After being discharged from the Army in 1946, Parry was invited by Billy Whitbread to join his company, Whitbread & Co, in East Anglia. On completing his training as a maltster, Parry was appointed manager of the company’s maltings in Norfolk and Kent.
In 1955 he moved to Suffolk to join Ipswich Malting Company as sales director. This company was eventually taken over by Associated British Maltsters, and in 1964 Parry moved to Lincolnshire, working from the headquarters at Newark as Group Sales Director.
Within two years he was appointed managing director and chief executive of Associated British Maltsters, which was by then the largest company of its kind in Europe, with maltings throughout the United Kingdom as well as in Ireland, Germany and Australia. In 1973 the company was taken over by Dalgety; Parry joined Dalgety’s main board, remaining a director until his retirement in December 1990.

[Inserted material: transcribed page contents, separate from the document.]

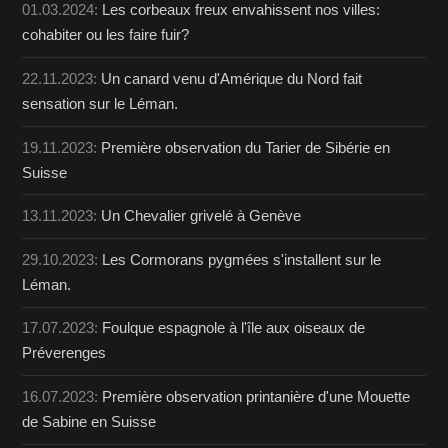
01.03.2024:
Les corbeaux freux envahissent nos villes:
cohabiter ou les faire fuir?
22.11.2023:
Un canard venu d'Amérique du Nord fait
sensation sur le Léman.
19.11.2023:
Première observation du Tarier de Sibérie en
Suisse
13.11.2023:
Un Chevalier grivelé à Genève
29.10.2023:
Les Cormorans pygmées s'installent sur le
Léman.
17.07.2023:
Foulque espagnole à l'île aux oiseaux de
Préverenges
16.07.2023:
Première observation printanière d'une Mouette
de Sabine en Suisse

On his move to Allington, near Grantham, Parry began a long association with the Belvoir Hunt. He was tall and lean and was considered a particularly fine and fearless horseman across country. His horsemanship was sometimes tested in unorthodox ways. On one occasion, when he was riding out on a young horse, Parry took the opportunity to call at his butcher to collect the Sunday joint. His mount took fright at the sight of raw meat and horse, joint, butcher and Parry flew off in four separate directions.
He was Treasurer of the Hunt for 16 years, Field Master for two years in the mid-1970s, and Master from 1987 to 1989.

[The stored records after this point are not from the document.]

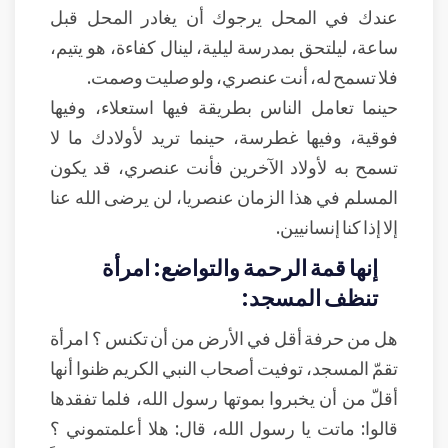
عندك في المحل يرجوك أن يغادر المحل قبل
ساعة، ليلتحق بمدرسة ليلية، لينال كفاءة، هو يتيم،
فلا تسمح له، أنت عنصري، ولو صليت وصمت.
حينما تعامل الناس بطريقة فيها استعلاء، وفيها
فوقية، وفيها غطرسة، حينما تريد لأولادك ما لا
تسمح به لأولاد الآخرين فأنت عنصري، قد يكون
المسلم في هذا الزمان عنصريا، لن يرضى الله عنا
إلا إذا كنا إنسانيين.
إنها قمة الرحمة والتواضع: امرأة
تنظف المسجد:
هل من حرفة أقل في الأرض من أن تكنس ؟ امرأة
تقمّ المسجد، توفيت أصحاب النبي الكريم ظنوا أنها
أقلّ من أن يخبروا بموتها رسول الله، فلما تفقدها
قالوا: ماتت يا رسول الله، قال: هلا أعلمتموني ؟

In 1976 he joined Conservative Central Office, and for 18 years was fund raiser for the Eastern Counties and later the East Midlands. For this work he was appointed CBE in 1994.
From 1984 to 1990 he managed the fishings on the River Lochy near Fort William, and served on the Committee of the Association of Scottish District Salmon Fishery Boards. He himself fished salmon and trout with great skill.
Meanwhile, at the Old Rectory, Allington, he ran a successful flock of sheep and kept several hives of bees.
He was an excellent shot. During the summer months he lovingly nurtured a small number of pheasants; during the winter, with equal affection, he plotted their demise. He trained his own Labradors and ran them at game fairs.
In his youth Parry painted exquisite watercolours of wildlife, and all his life he remained a keen botanist and naturalist. The exact date of his death is uncertain, but it is believed that he was actually playing a salmon on the River Spey when he suffered a fatal heart attack; his body was not found for some time.
When he died in 2002, he was survived by his wife Jean, whom he married in 1947.